→ **Exercise instructions**
Work through the data and report how many lines include the string "сайте", giving the number alone.

Collected data:
★ ★ ★ ★ ★

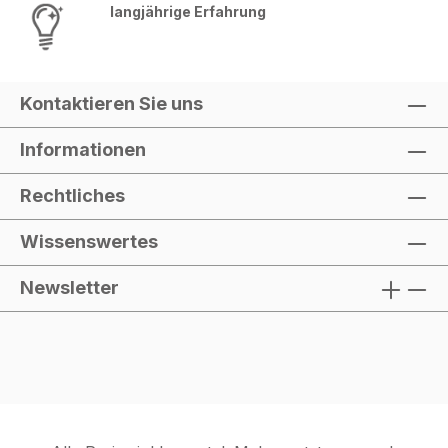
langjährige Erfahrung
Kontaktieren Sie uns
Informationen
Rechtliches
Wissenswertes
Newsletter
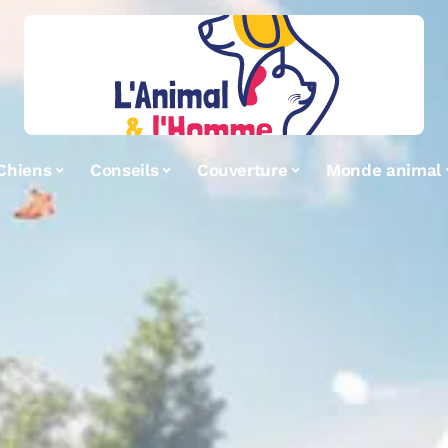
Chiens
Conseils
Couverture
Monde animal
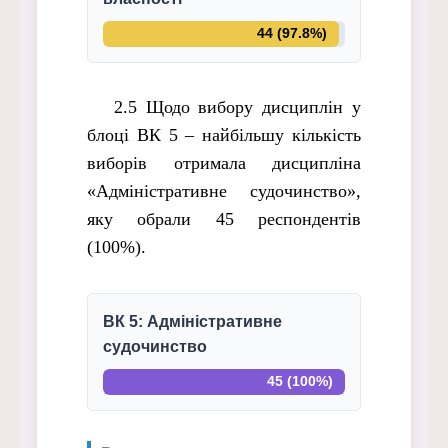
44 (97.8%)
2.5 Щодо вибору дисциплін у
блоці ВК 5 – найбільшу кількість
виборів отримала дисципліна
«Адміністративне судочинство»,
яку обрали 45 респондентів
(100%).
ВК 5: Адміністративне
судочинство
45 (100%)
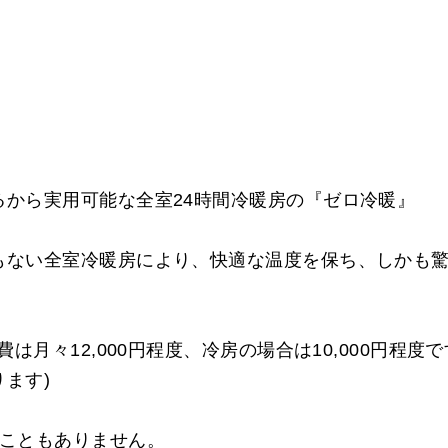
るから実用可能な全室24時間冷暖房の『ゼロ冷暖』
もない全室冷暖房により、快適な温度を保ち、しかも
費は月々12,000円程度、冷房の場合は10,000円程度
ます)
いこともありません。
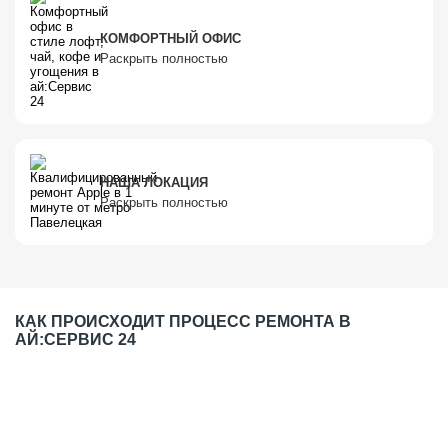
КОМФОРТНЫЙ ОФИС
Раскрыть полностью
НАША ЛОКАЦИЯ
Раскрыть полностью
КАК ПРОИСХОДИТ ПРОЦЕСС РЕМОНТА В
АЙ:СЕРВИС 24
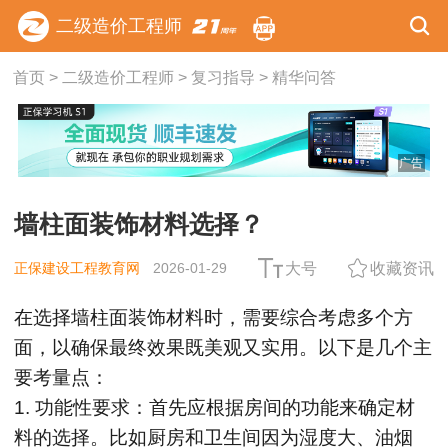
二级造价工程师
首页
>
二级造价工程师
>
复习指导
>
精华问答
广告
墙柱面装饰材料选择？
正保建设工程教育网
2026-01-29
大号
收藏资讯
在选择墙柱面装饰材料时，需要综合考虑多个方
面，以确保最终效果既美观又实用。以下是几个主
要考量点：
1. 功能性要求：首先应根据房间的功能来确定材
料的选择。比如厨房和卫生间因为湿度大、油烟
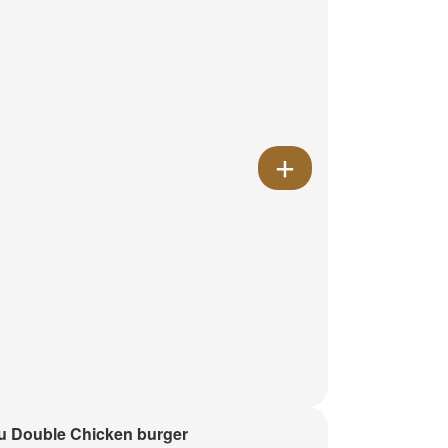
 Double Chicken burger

★ ★ ★ ★ ★

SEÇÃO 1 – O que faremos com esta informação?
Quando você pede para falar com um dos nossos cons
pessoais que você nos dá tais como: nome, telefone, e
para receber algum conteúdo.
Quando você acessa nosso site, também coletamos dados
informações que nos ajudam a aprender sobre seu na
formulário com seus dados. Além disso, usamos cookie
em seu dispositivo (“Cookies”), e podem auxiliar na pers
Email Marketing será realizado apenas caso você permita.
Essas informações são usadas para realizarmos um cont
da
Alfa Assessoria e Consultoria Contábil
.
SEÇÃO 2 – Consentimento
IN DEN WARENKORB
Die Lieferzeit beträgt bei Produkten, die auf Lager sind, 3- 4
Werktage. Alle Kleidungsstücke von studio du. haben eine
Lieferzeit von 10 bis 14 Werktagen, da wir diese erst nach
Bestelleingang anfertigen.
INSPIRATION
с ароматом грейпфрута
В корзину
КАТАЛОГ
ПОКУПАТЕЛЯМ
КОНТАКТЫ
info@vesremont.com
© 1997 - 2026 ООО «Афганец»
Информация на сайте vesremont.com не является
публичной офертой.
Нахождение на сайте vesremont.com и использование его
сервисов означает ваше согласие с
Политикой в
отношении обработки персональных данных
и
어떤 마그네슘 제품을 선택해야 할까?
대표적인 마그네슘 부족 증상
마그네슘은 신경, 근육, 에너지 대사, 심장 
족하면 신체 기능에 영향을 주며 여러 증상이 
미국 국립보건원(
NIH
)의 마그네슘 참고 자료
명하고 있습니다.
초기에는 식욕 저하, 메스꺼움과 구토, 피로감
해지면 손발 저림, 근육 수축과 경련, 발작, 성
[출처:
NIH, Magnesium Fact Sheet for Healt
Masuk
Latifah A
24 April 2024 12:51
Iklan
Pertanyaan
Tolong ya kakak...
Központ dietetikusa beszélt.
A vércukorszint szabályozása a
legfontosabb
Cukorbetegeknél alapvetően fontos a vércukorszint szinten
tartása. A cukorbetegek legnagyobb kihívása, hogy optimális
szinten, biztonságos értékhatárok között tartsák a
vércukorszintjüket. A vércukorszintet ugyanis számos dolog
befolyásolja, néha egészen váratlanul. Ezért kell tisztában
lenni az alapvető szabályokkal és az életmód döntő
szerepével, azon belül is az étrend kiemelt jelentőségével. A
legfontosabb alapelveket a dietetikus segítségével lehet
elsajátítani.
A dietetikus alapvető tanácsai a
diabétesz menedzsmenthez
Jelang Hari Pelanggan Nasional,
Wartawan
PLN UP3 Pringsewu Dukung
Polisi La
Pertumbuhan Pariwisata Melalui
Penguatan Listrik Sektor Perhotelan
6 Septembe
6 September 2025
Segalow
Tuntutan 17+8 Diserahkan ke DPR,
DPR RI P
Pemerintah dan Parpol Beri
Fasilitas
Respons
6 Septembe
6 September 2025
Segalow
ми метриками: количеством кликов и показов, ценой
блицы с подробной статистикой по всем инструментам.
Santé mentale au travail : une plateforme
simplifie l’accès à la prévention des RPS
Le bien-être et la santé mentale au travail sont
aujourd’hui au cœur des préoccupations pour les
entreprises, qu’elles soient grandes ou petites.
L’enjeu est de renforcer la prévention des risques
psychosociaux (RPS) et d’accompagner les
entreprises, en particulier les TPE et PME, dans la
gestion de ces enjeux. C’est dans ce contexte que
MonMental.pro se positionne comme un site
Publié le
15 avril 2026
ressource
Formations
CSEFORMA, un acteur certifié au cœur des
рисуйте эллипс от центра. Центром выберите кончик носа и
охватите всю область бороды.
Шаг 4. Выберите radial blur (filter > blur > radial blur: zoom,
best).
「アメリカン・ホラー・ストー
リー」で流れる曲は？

★ ★ ★ ★ ★

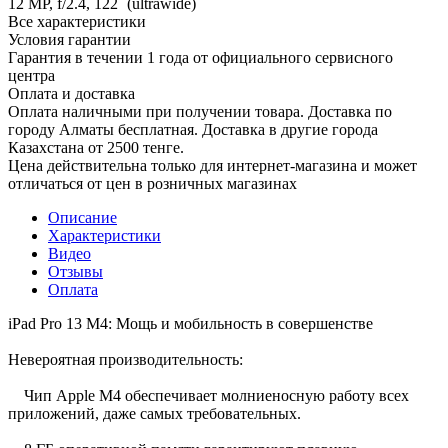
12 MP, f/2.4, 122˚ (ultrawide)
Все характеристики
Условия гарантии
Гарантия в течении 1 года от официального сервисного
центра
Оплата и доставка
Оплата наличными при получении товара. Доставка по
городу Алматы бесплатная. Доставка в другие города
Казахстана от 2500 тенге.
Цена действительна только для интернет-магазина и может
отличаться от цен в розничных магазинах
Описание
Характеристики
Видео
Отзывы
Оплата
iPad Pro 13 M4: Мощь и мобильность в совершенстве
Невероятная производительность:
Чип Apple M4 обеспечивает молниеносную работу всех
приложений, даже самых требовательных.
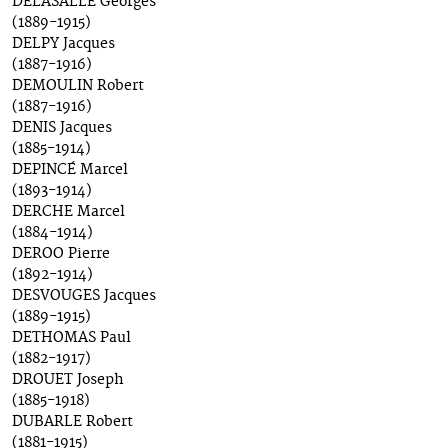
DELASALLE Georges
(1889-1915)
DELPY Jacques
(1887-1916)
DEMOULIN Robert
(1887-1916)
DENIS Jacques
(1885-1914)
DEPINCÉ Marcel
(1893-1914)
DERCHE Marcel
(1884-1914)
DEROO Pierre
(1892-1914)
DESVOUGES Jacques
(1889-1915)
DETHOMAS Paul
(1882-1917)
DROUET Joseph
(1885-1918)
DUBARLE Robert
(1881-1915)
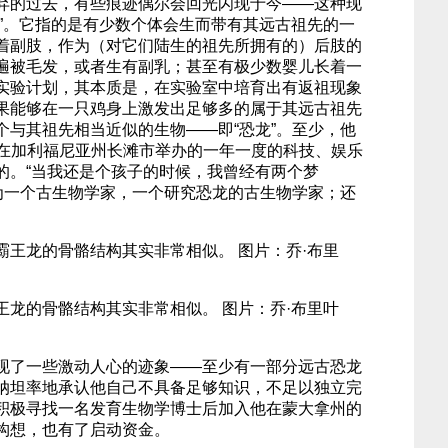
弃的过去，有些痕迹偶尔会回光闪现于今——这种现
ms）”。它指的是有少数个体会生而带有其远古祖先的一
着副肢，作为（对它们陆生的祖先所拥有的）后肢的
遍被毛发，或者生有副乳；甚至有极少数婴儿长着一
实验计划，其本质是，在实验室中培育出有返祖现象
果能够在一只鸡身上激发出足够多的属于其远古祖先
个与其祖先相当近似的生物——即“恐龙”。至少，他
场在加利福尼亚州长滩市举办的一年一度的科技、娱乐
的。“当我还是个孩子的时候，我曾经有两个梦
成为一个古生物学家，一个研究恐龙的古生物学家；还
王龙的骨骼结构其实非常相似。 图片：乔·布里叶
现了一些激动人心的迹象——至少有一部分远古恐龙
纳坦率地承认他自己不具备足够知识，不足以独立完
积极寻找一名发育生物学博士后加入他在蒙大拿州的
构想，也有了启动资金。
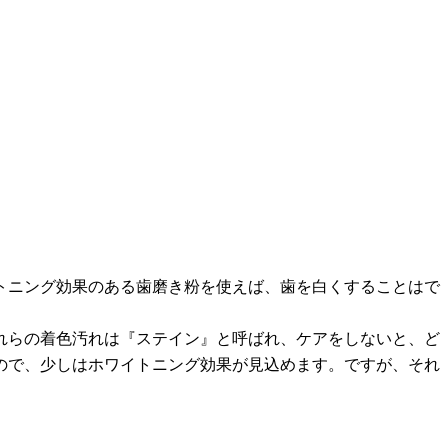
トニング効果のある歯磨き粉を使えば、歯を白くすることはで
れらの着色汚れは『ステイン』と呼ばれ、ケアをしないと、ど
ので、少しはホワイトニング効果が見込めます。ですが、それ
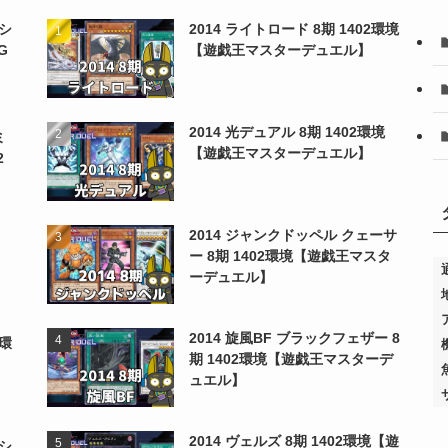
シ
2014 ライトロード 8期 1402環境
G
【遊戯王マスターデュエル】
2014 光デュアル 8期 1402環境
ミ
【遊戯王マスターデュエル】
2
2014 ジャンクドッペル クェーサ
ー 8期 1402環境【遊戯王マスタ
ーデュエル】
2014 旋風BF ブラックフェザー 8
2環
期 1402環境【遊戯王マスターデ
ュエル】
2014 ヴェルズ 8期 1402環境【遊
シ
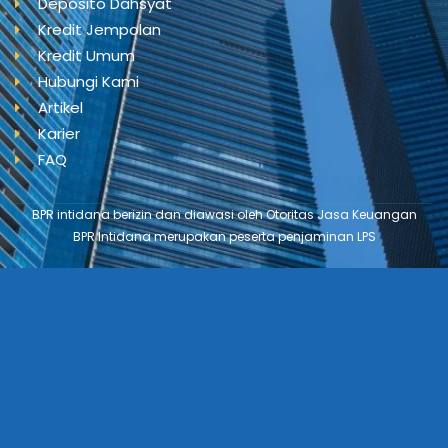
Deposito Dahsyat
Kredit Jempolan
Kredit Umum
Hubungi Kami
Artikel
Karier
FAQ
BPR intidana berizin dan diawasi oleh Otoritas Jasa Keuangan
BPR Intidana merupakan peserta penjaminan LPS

★ ★ ★ ★ ★

→ **Result**
2